I'm still trying to figure out how you came back with chinese food, and a spoon covered in icing saying 'cake..'
I'm gonna win the lottery and buy chinchillas and tattoos for everyone
Don't worry we will all be making bad decisions soon
That's the most comforting thing I've heard in months
we were the definition of too high: argued for 10 minutes about who was gonna get the condom (it was 2 feet away on the night stand) and past out watching adventure time.
90 seconds of pumping and 2 months of bragging all summer. So much for my reputation here.
woke up with empty beer can still duct taped into my fists and the word "dove" written on the back of my neck
I just KNEW this was gonna happen. NEVER say "all the free Jameson you can drink" around Tina.

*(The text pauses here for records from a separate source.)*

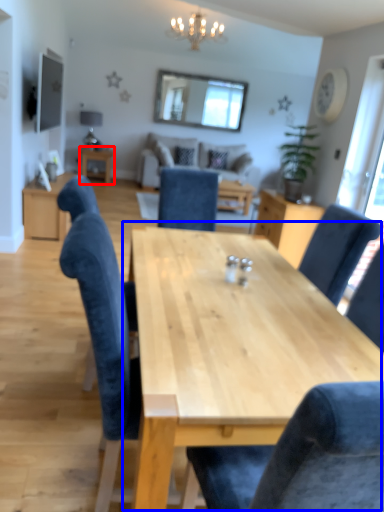 Question: Among these objects, which one is farthest to the camera, table (highlighted by a red box) or table (highlighted by a blue box)?

Choices:
 (A) table
 (B) table

Answer: (A) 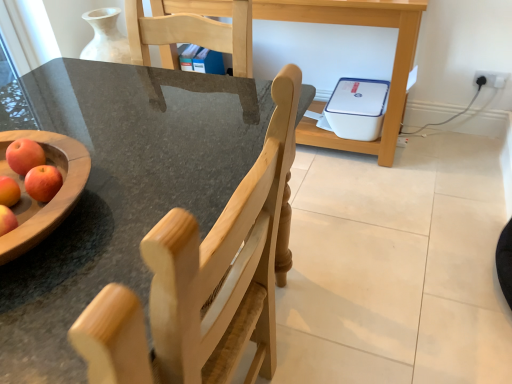 Question: From a real-world perspective, is white plastic printer at center below white plastic electric outlet at upper right?

Choices:
 (A) yes
 (B) no

Answer: (B)

Question: Is white plastic printer at center oriented towards white plastic electric outlet at upper right?

Choices:
 (A) no
 (B) yes

Answer: (A)

Question: Is white plastic printer at center positioned with its back to white plastic electric outlet at upper right?

Choices:
 (A) no
 (B) yes

Answer: (A)

Question: From the image's perspective, would you say white plastic printer at center is shown under white plastic electric outlet at upper right?

Choices:
 (A) yes
 (B) no

Answer: (B)

Question: Is the depth of white plastic printer at center greater than that of white plastic electric outlet at upper right?

Choices:
 (A) yes
 (B) no

Answer: (B)

Question: Are white plastic printer at center and white plastic electric outlet at upper right located far from each other?

Choices:
 (A) no
 (B) yes

Answer: (A)

Question: Can you confirm if natural wood chair at center is positioned to the left of red matte apple at left?

Choices:
 (A) no
 (B) yes

Answer: (A)

Question: Is natural wood chair at center far from red matte apple at left?

Choices:
 (A) yes
 (B) no

Answer: (B)

Question: Is red matte apple at left at the back of natural wood chair at center?

Choices:
 (A) yes
 (B) no

Answer: (B)

Question: Is natural wood chair at center thinner than red matte apple at left?

Choices:
 (A) no
 (B) yes

Answer: (A)

Question: Does natural wood chair at center lie in front of red matte apple at left?

Choices:
 (A) no
 (B) yes

Answer: (B)

Question: Considering the relative sizes of natural wood chair at center and red matte apple at left in the image provided, is natural wood chair at center smaller than red matte apple at left?

Choices:
 (A) no
 (B) yes

Answer: (A)

Question: Is white plastic printer at center thinner than red matte apple at left?

Choices:
 (A) yes
 (B) no

Answer: (B) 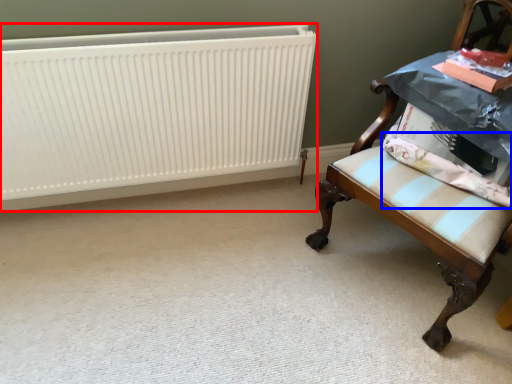 Question: Which object appears closest to the camera in this image, radiator (highlighted by a red box) or fabric (highlighted by a blue box)?

Choices:
 (A) radiator
 (B) fabric

Answer: (B) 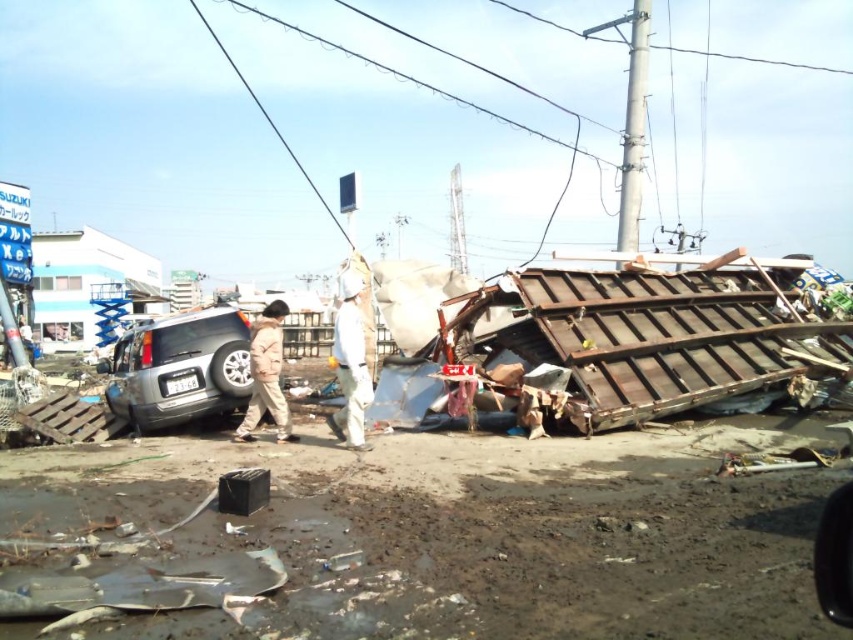 Question: Does white fabric at center have a larger size compared to khaki fabric jacket at center?

Choices:
 (A) no
 (B) yes

Answer: (B)

Question: Which of the following is the closest to the observer?

Choices:
 (A) silver metallic suv at center
 (B) khaki fabric jacket at center
 (C) white fabric at center

Answer: (C)

Question: Can you confirm if silver metallic suv at center is positioned below khaki fabric jacket at center?

Choices:
 (A) yes
 (B) no

Answer: (B)

Question: Which point is closer to the camera?

Choices:
 (A) (343, 340)
 (B) (148, 349)

Answer: (A)

Question: Does silver metallic suv at center appear over khaki fabric jacket at center?

Choices:
 (A) yes
 (B) no

Answer: (A)

Question: Which point is farther from the camera taking this photo?

Choices:
 (A) (166, 378)
 (B) (264, 394)
 (C) (347, 387)

Answer: (A) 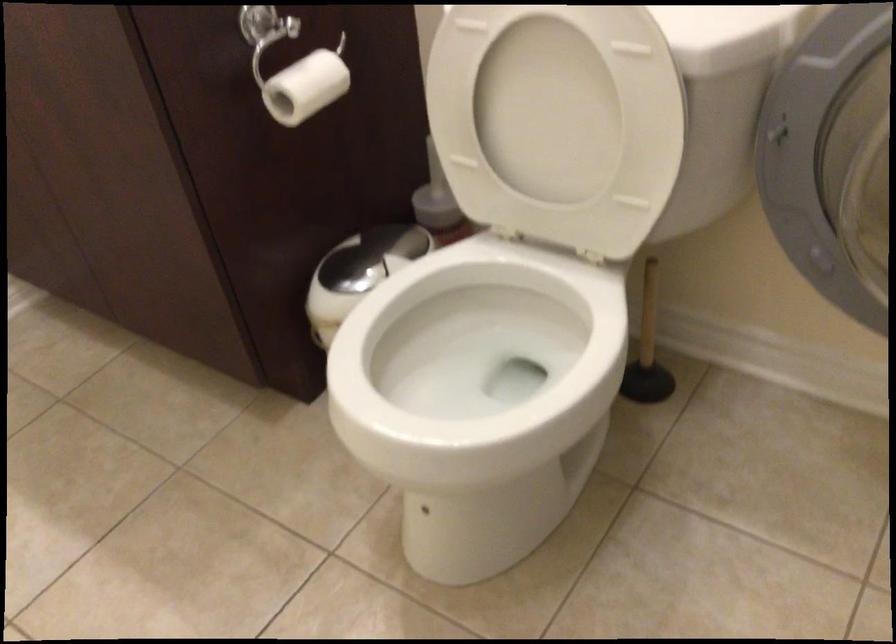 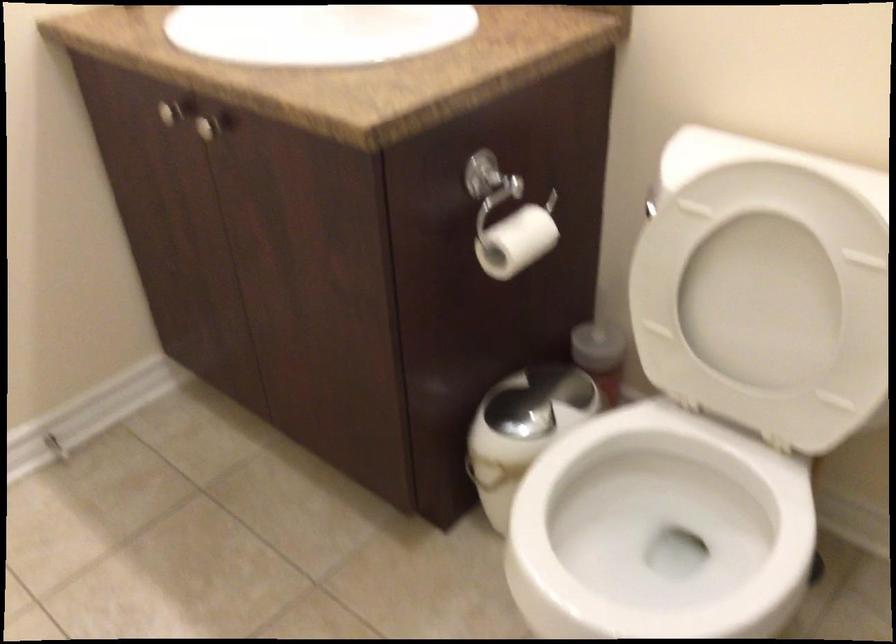 Question: In a continuous first-person perspective shot, in which direction is the camera moving?

Choices:
 (A) Left
 (B) Right
 (C) Forward
 (D) Backward

Answer: (A) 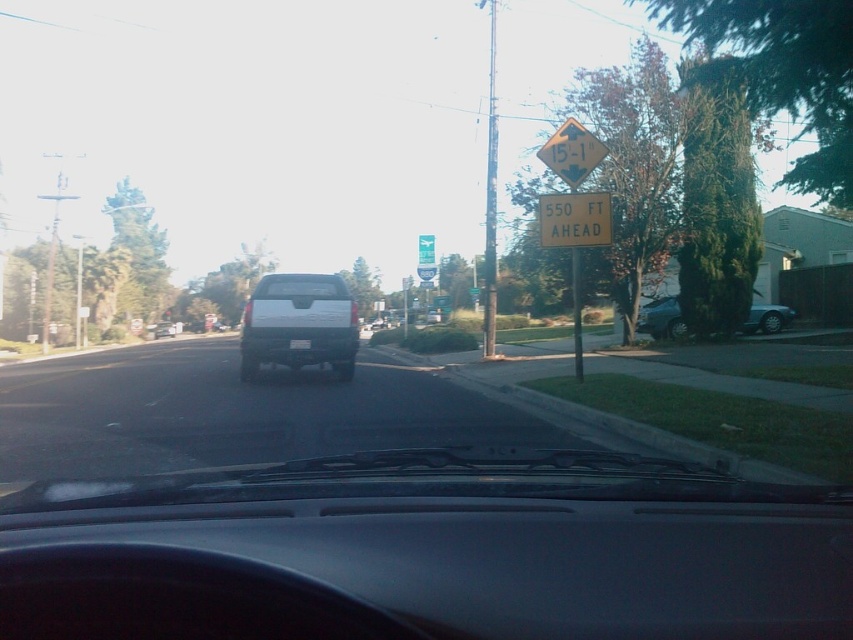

I was full on naked standing in his room and I just said "this isn't me" and left.
Today I learned that when you lick a mans butthole, you get wined and dined at a nice french restaurant.
Bourbon is too strong for my cat, he does not want to drink it
So there we are, fucking beneath the Christmas tree and I glance up and see one of the local Jehovah's witnesses staring in horror through the decorative glass in the front door. I'm so proud of us.